Ecuador’s Banco del Austro and Wells Fargo have reached an out-of-court settlement over a 2015 cyber heist, and that suit could have an impact on a planned suit by Bangladesh’s central bank.
According to Reuters, Banco del Austro’s suit against Wells Fargo was quietly settled in February, less than a month before a trial date was set.
While neither could be reached for comment, Banco was seeking to hold Wells responsible for authorizing the fraudulent transfer of $12 million from its account in 2015.
This news could have a real impact on a potential suit stemming from a hack on Bangladesh Bank’s systems in early 2016, which tricked the Federal Reserve Bank of New York into sending as much as $81 million to accounts at Rizal Commercial Banking Corp (RCBC) in the Philippines.
The accounts were held in fake names, and most of the money disappeared into casinos in Manila. While some of the money has been recovered, around $66 million is still missing. As a result, Bangladesh Bank has threatened to sue RCBC.
“This is a tricky issue. We can’t reveal our strategy. But yes, we are reviewing each and every case, including the Ecuador one,” Bangladesh Bank’s deputy governor Abu Hena Mohd. Razee Hassan said in a recent interview.
Bangladesh has yet to take any legal action, but the suit by Banco against Wells Fargo was seen as a test for the options available to Bangladesh — with a settlement signaling that Wells compensated Banco in some way.
Still, experts say that it might be hard to prove that RCBC had a contractual obligation to freeze the stolen funds.
“There are an awful lot of reasons for people to settle, (and) there are all sorts of laws that may or may not apply,” said Peter Jaffe, a senior associate at the Washington branch of law firm Freshfields Bruckhaus Deringer LLP.

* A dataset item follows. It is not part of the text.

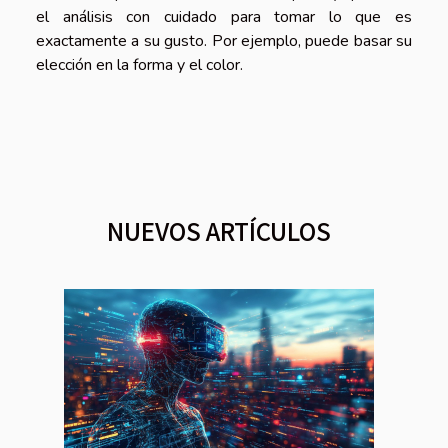
el análisis con cuidado para tomar lo que es
exactamente a su gusto. Por ejemplo, puede basar su
elección en la forma y el color.
NUEVOS ARTÍCULOS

For its part, RCBC is ready to defend itself against a lawsuit, saying it has received advice from lawyers in the United States.
“There is no act attributable to RCBC which caused the loss or the theft from Bangladesh Bank,” it said in a statement. “We reiterate that RCBC was merely a beneficiary bank, meaning, the payment instructions which are alleged to have been the result of hacking were not executed by it.”